The Scaling Dimensions of Keyword Search
A Hornet benchmark study arguing that document count is only one scaling dimension of keyword search — query length and query structure matter just as much, and agents push all three. The headline result: BM-WAND dynamic pruning, tuned for short human queries, can become slower than exhaustive scoring on the long queries agents generate.
Three Scaling Dimensions
Search engine design was shaped by human behavior. The AOL search log (36M queries, 650k users) shows:
| Metric | Value |
|---|---|
| Mean query length | 2.46 terms |
| Median query length | 2 terms |
| 90th percentile | 5 terms |
| 99th percentile | 8 terms |
Nearly two-thirds of searches are two words or fewer. Agents flip this: they emit long, structured, natural-language queries — see the companion piece This Is What Agentic Retrieval Looks Like.

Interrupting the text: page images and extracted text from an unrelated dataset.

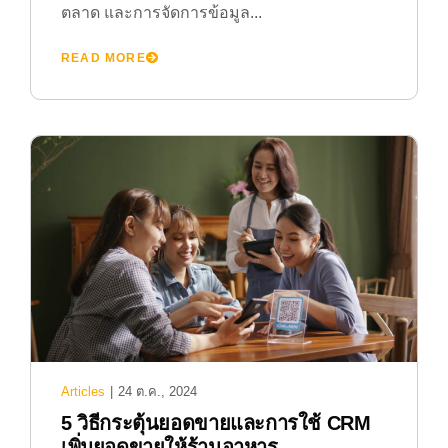
ตลาด และการจัดการข้อมูล...
READ MORE
Articles
|
24 ต.ค., 2024
5 วิธีกระตุ้นยอดขายและการใช้ CRM
เพิ่มยอดขายให้ร้านอาหาร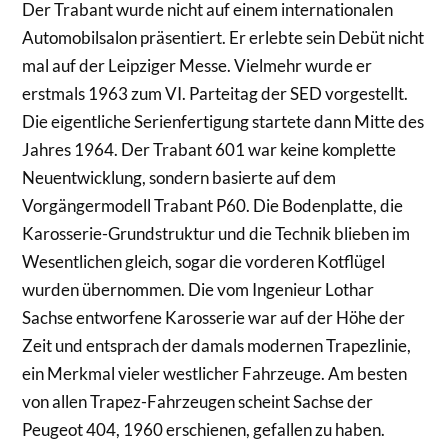
Der Trabant wurde nicht auf einem internationalen
Automobilsalon präsentiert. Er erlebte sein Debüt nicht
mal auf der Leipziger Messe. Vielmehr wurde er
erstmals 1963 zum VI. Parteitag der SED vorgestellt.
Die eigentliche Serienfertigung startete dann Mitte des
Jahres 1964. Der Trabant 601 war keine komplette
Neuentwicklung, sondern basierte auf dem
Vorgängermodell Trabant P60. Die Bodenplatte, die
Karosserie-Grundstruktur und die Technik blieben im
Wesentlichen gleich, sogar die vorderen Kotflügel
wurden übernommen. Die vom Ingenieur Lothar
Sachse entworfene Karosserie war auf der Höhe der
Zeit und entsprach der damals modernen Trapezlinie,
ein Merkmal vieler westlicher Fahrzeuge. Am besten
von allen Trapez-Fahrzeugen scheint Sachse der
Peugeot 404, 1960 erschienen, gefallen zu haben.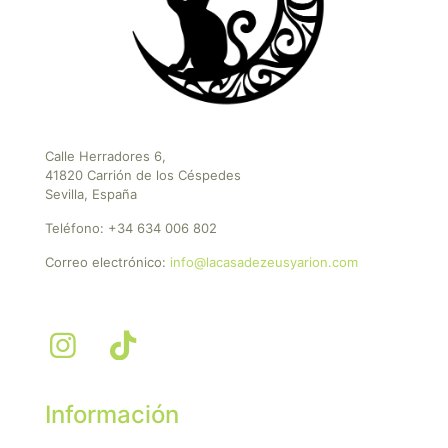
Calle Herradores 6,
41820 Carrión de los Céspedes
Sevilla, España
Teléfono:
+34 634 006 802
Correo electrónico:
info@lacasadezeusyarion.com
Información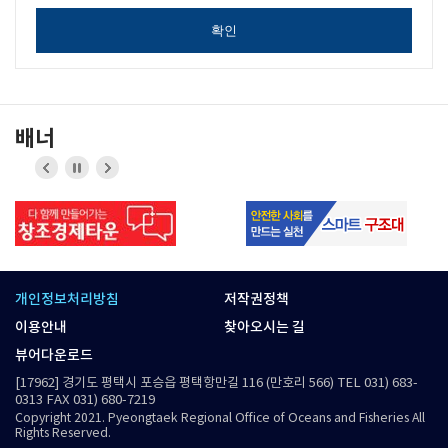
확인
배너
이전
정지
다음
버튼
버튼
개인정보처리방침
저작권정책
이용안내
찾아오시는 길
뷰어다운로드
[17962] 경기도 평택시 포승읍 평택항만길 116 (만호리 566) TEL 031) 683-
0313 FAX 031) 680-7219
Copyright 2021. Pyeongtaek Regional Office of Oceans and Fisheries All
Rights Reserved.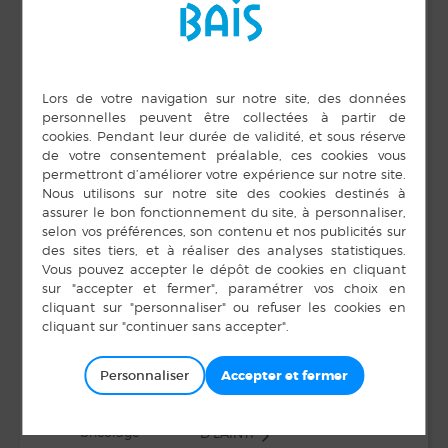
DÉTAILS
Date :
29 mars 2018
Heure :
11 h 00 min à 11 h 30 min
Personnaliser
Soirée comique Jaoset
Atelier
bricolage
D’LAINTI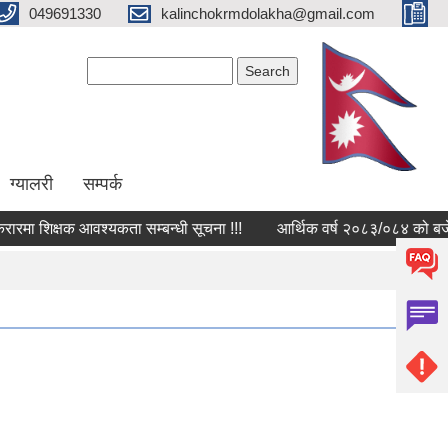
049691330
kalinchokrmdolakha@gmail.com
Search form
Search
ग्यालरी
सम्पर्क
रमा शिक्षक आवश्यकता सम्बन्धी सूचना !!!
आर्थिक वर्ष २०८३/०८४ को बजेट खर्च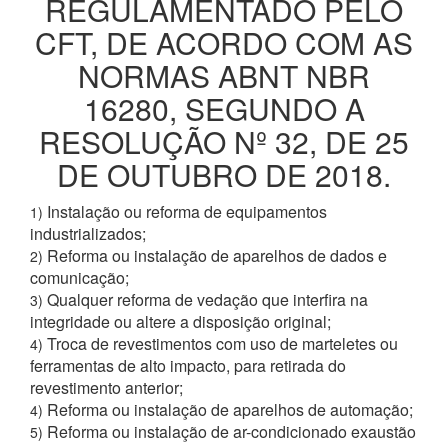
REGULAMENTADO PELO
CFT, DE ACORDO COM AS
NORMAS ABNT NBR
16280, SEGUNDO A
RESOLUÇÃO Nº 32, DE 25
DE OUTUBRO DE 2018.
Instalação ou reforma de equipamentos
1)
industrializados;
Reforma ou instalação de aparelhos de dados e
2)
comunicação;
Qualquer reforma de vedação que interfira na
3)
integridade ou altere a disposição original;
Troca de revestimentos com uso de marteletes ou
4)
ferramentas de alto impacto, para retirada do
revestimento anterior;
Reforma ou instalação de aparelhos de automação;
4)
Reforma ou instalação de ar-condicionado exaustão
5)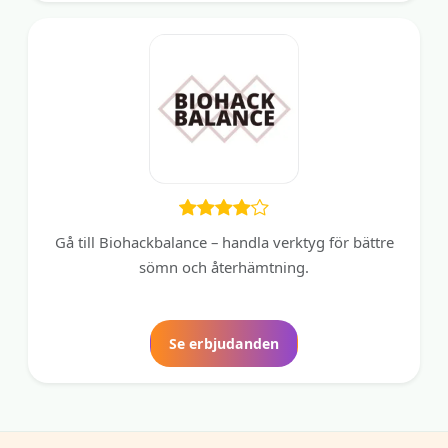
Gå till Biohackbalance – handla verktyg för bättre
sömn och återhämtning.
Se erbjudanden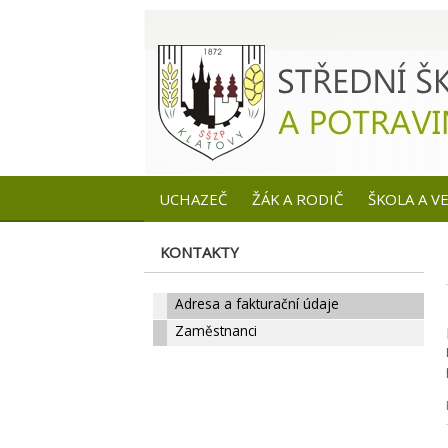
UCHAZEČ
ŽÁK A RODIČ
ŠKOLA A V
KONTAKTY
Adresa a fakturační údaje
Zaměstnanci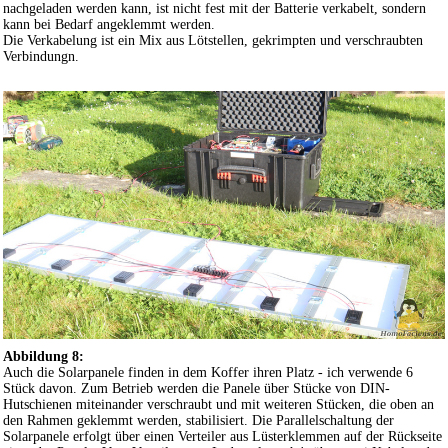
nachgeladen werden kann, ist nicht fest mit der Batterie verkabelt, sondern
kann bei Bedarf angeklemmt werden.
Die Verkabelung ist ein Mix aus Lötstellen, gekrimpten und verschraubten
Verbindungn.
Abbildung 8:
Auch die Solarpanele finden in dem Koffer ihren Platz - ich verwende 6
Stück davon. Zum Betrieb werden die Panele über Stücke von DIN-
Hutschienen miteinander verschraubt und mit weiteren Stücken, die oben an
den Rahmen geklemmt werden, stabilisiert. Die Parallelschaltung der
Solarpanele erfolgt über einen Verteiler aus Lüsterklemmen auf der Rückseite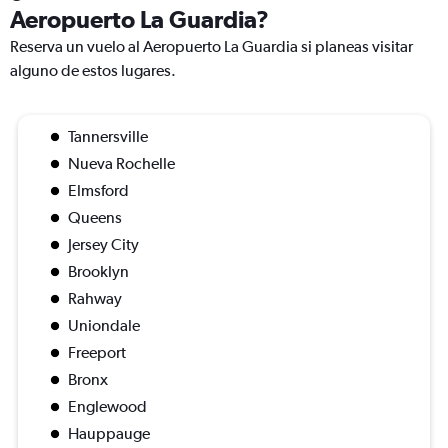
Aeropuerto La Guardia?
Reserva un vuelo al Aeropuerto La Guardia si planeas visitar
alguno de estos lugares.
Tannersville
Nueva Rochelle
Elmsford
Queens
Jersey City
Brooklyn
Rahway
Uniondale
Freeport
Bronx
Englewood
Hauppauge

How Keyword Engines Got Fast
- Inverted index — per-term sorted docID lists, replacing linear brute-force (grep-style) scans.

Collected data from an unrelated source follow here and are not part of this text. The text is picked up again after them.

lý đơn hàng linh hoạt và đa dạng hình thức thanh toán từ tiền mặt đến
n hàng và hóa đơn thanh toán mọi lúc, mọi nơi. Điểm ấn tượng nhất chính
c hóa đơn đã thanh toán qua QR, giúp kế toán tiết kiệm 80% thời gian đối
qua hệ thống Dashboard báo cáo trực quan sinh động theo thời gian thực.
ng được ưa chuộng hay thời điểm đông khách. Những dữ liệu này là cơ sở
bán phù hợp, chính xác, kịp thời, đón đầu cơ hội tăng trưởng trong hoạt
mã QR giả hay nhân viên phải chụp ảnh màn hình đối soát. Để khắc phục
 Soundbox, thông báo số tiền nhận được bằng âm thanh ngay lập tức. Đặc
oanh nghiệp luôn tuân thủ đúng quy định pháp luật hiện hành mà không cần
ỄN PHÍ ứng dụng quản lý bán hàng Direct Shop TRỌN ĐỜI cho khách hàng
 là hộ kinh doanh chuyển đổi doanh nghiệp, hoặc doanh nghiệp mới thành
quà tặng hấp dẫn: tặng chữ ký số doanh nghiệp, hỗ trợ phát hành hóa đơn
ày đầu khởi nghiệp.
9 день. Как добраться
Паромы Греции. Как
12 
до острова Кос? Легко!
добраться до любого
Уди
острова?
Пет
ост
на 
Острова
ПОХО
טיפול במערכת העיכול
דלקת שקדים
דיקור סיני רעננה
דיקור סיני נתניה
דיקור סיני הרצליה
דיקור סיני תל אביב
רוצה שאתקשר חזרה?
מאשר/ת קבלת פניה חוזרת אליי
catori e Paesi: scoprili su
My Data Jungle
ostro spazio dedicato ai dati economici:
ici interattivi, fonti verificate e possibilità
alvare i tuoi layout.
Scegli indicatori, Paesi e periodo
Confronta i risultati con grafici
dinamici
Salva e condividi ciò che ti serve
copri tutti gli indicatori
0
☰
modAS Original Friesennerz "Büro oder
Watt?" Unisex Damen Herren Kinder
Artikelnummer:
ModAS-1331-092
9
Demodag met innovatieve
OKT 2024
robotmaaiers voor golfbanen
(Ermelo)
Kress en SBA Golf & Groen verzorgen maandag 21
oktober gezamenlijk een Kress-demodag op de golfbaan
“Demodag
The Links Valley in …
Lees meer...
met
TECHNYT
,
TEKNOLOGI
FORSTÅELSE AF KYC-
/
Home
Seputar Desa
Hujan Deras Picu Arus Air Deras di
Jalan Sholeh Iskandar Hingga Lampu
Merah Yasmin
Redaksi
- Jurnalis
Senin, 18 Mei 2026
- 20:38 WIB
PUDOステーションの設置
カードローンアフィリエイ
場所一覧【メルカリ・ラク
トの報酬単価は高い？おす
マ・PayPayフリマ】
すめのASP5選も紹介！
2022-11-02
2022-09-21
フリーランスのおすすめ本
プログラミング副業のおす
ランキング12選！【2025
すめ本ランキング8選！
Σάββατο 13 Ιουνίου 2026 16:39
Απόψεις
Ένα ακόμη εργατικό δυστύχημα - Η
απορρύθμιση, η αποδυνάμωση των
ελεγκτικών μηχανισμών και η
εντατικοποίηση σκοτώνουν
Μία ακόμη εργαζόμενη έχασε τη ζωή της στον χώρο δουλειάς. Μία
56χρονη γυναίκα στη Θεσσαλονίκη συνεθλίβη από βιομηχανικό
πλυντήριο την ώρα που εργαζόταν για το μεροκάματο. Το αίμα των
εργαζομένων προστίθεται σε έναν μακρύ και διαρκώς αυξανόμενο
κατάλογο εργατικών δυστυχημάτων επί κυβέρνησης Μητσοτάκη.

- Disjunctive (OR) query processing — merge posting lists, accumulate scores, return top-k.
- Dynamic pruning — return the exact top-k without scoring every matching doc. Lineage: WAND (Broder et al., 2003) → built on MaxScore (Turtle & Flood, 1995) → Block-Max WAND (Ding & Suel, 2011), adopted in Lucene 8.0 (2019), powering Elasticsearch, OpenSearch, and Solr.

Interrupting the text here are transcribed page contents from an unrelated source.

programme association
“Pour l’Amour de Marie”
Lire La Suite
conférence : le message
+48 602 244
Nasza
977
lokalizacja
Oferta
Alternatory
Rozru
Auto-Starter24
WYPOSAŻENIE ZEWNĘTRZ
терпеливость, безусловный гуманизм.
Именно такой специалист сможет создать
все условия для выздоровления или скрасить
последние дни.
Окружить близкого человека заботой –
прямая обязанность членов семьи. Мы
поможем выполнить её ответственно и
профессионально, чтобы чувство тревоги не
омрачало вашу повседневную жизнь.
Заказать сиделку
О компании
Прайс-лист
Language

The hidden assumption: queries are short. These algorithms were tuned for a world where 90% of queries are four words or fewer.
Where the Optimization Breaks
Benchmarks on Tantivy 0.25 (SIMD posting lists, Block-Max WAND, BM25) over Wikipedia (1M–5M docs, 1–20 terms):
- Random-term queries: for 1–5 terms BM-WAND scales sub-linearly (great). But at ~7.5 terms on a 5M-doc index it crosses over exhaustive search. At 20 terms it takes ~58ms/query vs ~12ms exhaustive. With many terms, most docs match at least one term, so the pruning condition rarely fires and the algorithm spends more time on bookkeeping than it saves.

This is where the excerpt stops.